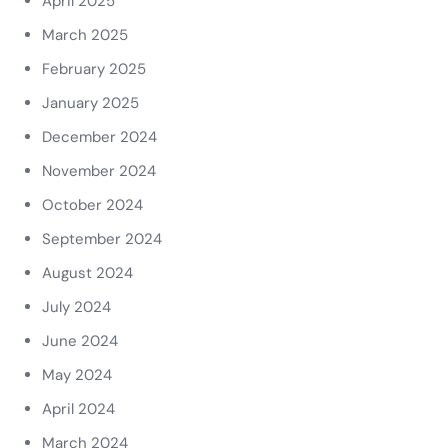
April 2025
March 2025
February 2025
January 2025
December 2024
November 2024
October 2024
September 2024
August 2024
July 2024
June 2024
May 2024
April 2024
March 2024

- - -

Write out the lines above exactly, but only from the one containing "September 2024" through the last one.

#### Solution to the exercise
September 2024
August 2024
July 2024
June 2024
May 2024
April 2024
March 2024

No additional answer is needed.